Longform Editions acknowledges the Gadigal people of the Eora Nation, the traditional owners of the land upon which we operate.

Daniel Bachman is an artist, musician, and independent scholar primarily interested in the folk histories of Virginia. Bachman has released eleven full length records since 2011 and toured extensively internationally and throughout the US, garnering wide acclaim. Much of his recent work examines the earliest influence of extractive industry in colonial British North America and how it relates to climate breakdown in the 21st century. He currently lives in Madison county Virginia.

Artist notes:

On October 24, 2023, after months of drought, a small plume of smoke appeared on the east side of Double Top Mountain, the mountain closest, and most visible from the windows of our house to the west. Two days later, record breaking heat came into our area (82F/27C), and it was clear that the fire was not only uncontained, but was being fueled by a steady blanket of leaf litter from the many trees shedding their summer foliage. That night coyotes howled while emergency vehicles from nearby towns drove past our house, one after another, their sirens bouncing off the hillsides and distorting as they neared the fire.
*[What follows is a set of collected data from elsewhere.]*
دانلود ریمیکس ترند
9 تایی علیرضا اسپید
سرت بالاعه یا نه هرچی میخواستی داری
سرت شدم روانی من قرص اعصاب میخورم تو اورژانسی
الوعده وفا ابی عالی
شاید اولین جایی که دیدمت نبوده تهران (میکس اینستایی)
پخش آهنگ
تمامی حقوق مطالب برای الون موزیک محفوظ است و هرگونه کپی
And for the first time, red embers, acres in size, visibly pocked the hillside.
During the weeks that followed I tried to document the fire, now known as the ‘Quaker Run Fire’. I made recordings in our woods while the air filled with smoke and birds flew around the mic. I drove to the sections of the forest where the sun had been blotted out by heavy smoke and
got photo and video out of the car window. I watched as military helicopters dumped huge buckets of water on the growing fire. And while I collected all these bits, we got news that new fires had erupted elsewhere nearby. Yocum Creek and Matts Creek, the Rocklick Fire, Rachel’s Chapel fire, the Tuggles Gap fire, and more. “Putting this in perspective… the last time Wintergreen Fire worked with a helicopter was 22 years ago. It just doesn’t happen,” said a representative from the Nelson county Wintergreen Fire and Rescue Department. I converted these photos and video into WAV files and introduced sparse fiddle and guitar recordings to further illustrate the life of this fire, chopping up and rearranging those clips to mimic the changing waves of wildfire and emotion. I also used recordings of firefighting tools, such as leaf blowers, to recreate the methods used by emergency responders to combat the fire.
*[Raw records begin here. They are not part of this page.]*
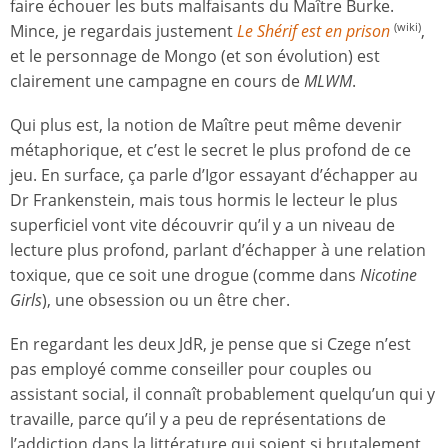
faire échouer les buts malfaisants du Maître Burke.
Mince, je regardais justement
Le Shérif est en prison
,
(wiki)
et le personnage de Mongo (et son évolution) est
clairement une campagne en cours de
MLWM
.
Qui plus est, la notion de Maître peut même devenir
métaphorique, et c’est le secret le plus profond de ce
jeu. En surface, ça parle d’Igor essayant d’échapper au
Dr Frankenstein, mais tous hormis le lecteur le plus
superficiel vont vite découvrir qu’il y a un niveau de
lecture plus profond, parlant d’échapper à une relation
toxique, que ce soit une drogue (comme dans
Nicotine
Girls
), une obsession ou un être cher.
En regardant les deux JdR, je pense que si Czege n’est
pas employé comme conseiller pour couples ou
assistant social, il connaît probablement quelqu’un qui y
travaille, parce qu’il y a peu de représentations de
l’addiction dans la littérature qui soient si brutalement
In the end, I let the true series of events dictate the of course the track, with several days of cold soaking November rain finally extinguishing the fire after 25 days, burning in total upwards of 4000 acres, with sections smouldering for weeks afterwards. During this time, I was reminded of a book we bought when we first moved to this area of the Shenandoah Blue Ridge, a 1926 community history of the region titled, “The History of Madison County Virginia.” In its first pages it discusses the Manahoac, a Siouan speaking group of people (and related Tribe to the federally recognised Monacan Indian Nation in Amherst VA) who lived here along the tributary waterways of the Rappahannock River. When the early English and German settlers arrived in the 18th century to violently claim the land now known as the Hebron Valley, the Manahoac they pushed out had retreated to mountain hollows and hillsides. The text reads:
“Tradition has preserved an account that in the early history of Hebron Lutheran Church two sentinels were placed at the door of the church building to guard against [Manahoac] attack. It has also been stated that the congregation of [Hebron Lutheran] could see the [Manahoac] camp fires burning on the Haywood Mountain beyond Criglersville.”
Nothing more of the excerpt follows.